The properties and characteristics of triclosan were presented in detail in the previous CEFIC-LRI B7 report, and so rather than duplicate the same material here the principal points will instead be summarised.
Triclosan is a chlorinated aromatic compound that has functional groups of both phenols and ethers. It has a vapour pressure of 5.33 x 10‑4 mm Hg at 20°C and a Log Kow of 4.67. Other key physiochemical properties of the compound are described in Table 2, Appendix 4 of the CEFRIC-LRI B7 report.
The kinetics of triclosan have been described in detail previously (Bakker et al, 2014). The key points are that the buccal absorption of triclosan is around 7.3% from 0.03% mouthwash (Lin, 2000), and the principal route of excretion are the in urine and faeces where, it is found primarily in the form of conjugates (Moss et al 2000). Mean percutaneous absorption in humans calculated from urinary excretion was 5.9% of the dose after a 12-hour application (Queckenberg et al, 2010), and triclosan has a half-life of about 11 hours (Sandborgh-Englund, 2006).

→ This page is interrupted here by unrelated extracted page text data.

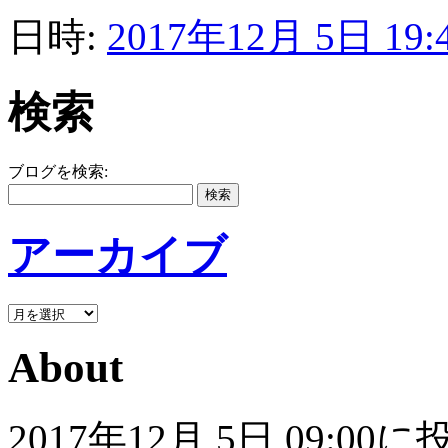
日時:
2017年12月 5日 19:
検索
ブログを検索:
アーカイブ
About
2017年12月 5日 09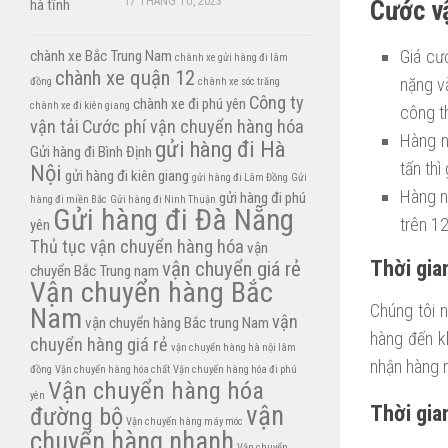
17 THÁNG TƯ, 2023
Cước v
Giá cư
chành xe Bắc Trung Nam
chành xe gửi hàng đi lâm
chành xe quận 12
nặng v
đồng
chành xe sóc trăng
Công ty
chành xe đi phú yên
chành xe đi kiên giang
công t
vận tải
Cước phí vận chuyển hàng hóa
Hàng n
gửi hàng đi Hà
Gửi hàng đi Bình Định
tấn th
Nội
gửi hàng đi kiên giang
gửi hàng đi Lâm Đồng
Gửi
Hàng n
gửi hàng đi phú
hàng đi miền Bắc
Gửi hàng đi Ninh Thuận
Gửi hàng đi Đà Nẵng
trên 1
yên
Thủ tục vận chuyển hàng hóa
vận
Thời gia
vận chuyển giá rẻ
chuyển Bắc Trung nam
Vận chuyển hàng Bắc
Chúng tôi 
Nam
vận
vận chuyển hàng Bắc trung Nam
hàng đến k
chuyển hàng giá rẻ
vận chuyển hàng hà nội lâm
nhận hàng m
đồng
Vận chuyển hàng hóa chất
Vận chuyển hàng hóa đi phú
Vận chuyển hàng hóa
yên
vận
Thời gia
đường bộ
Vận chuyển hàng máy móc
chuyển hàng nhanh
Vận chuyển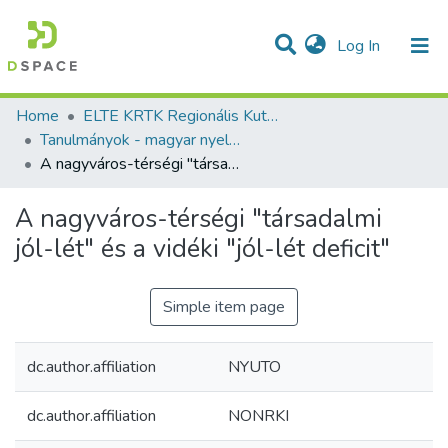
(current)
Log In
Communities & Collections
All of DSpace
Statistics
Home
ELTE KRTK Regionális Kutatások Intézete
Tanulmányok - magyar nyelvű (RKI)
A nagyváros-térségi "társadalmi jól-lét" és a vidéki "jól-lét deficit"
A nagyváros-térségi "társadalmi
jól-lét" és a vidéki "jól-lét deficit"
Simple item page
dc.author.affiliation
NYUTO
dc.author.affiliation
NONRKI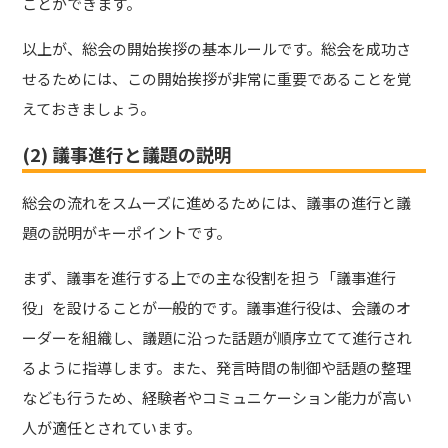
ことができます。
以上が、総会の開始挨拶の基本ルールです。総会を成功さ
せるためには、この開始挨拶が非常に重要であることを覚
えておきましょう。
(2) 議事進行と議題の説明
総会の流れをスムーズに進めるためには、議事の進行と議
題の説明がキーポイントです。
まず、議事を進行する上での主な役割を担う「議事進行
役」を設けることが一般的です。議事進行役は、会議のオ
ーダーを組織し、議題に沿った話題が順序立てて進行され
るように指導します。また、発言時間の制御や話題の整理
なども行うため、経験者やコミュニケーション能力が高い
人が適任とされています。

Triclosan is a skin and eye irritant when used in the neat form, but it is virtually nontoxic after single ingestion or single skin contact. The substance does not cause skin sensitisation, is not mutagenic or a reproductive toxicant. Several live-time studies were conducted in mice, rats and hamsters that can serve as points of departure for a risk assessment. In mice, a species-specific, receptor-mediated mechanism of action leads to peroxisome proliferation with concomitant liver hypertrophy which eventually results in the formation of liver tumours. In rats, liver toxicity is also the most prominent effect, however, peroxisome proliferation was not observed in this species and liver tumours did not occur. The hamster is the species most similar to humans in terms of distribution, metabolism and excretion of triclosan. Whereas mice and rats exhibit enterohepatic re-circulation of triclosan and excrete it via the faeces, hamsters and humans do not exhibit re-circulation and excrete via the urine. This may explain why in hamsters, triclosan toxicity is not observed in the liver but in kidneys. Based on benchmark dose modelling, nephrotoxicity in hamsters occurs at a slightly lower dose level than liver toxicity in rats and can therefore also be regarded as the most sensitive endpoint for human risk assessment.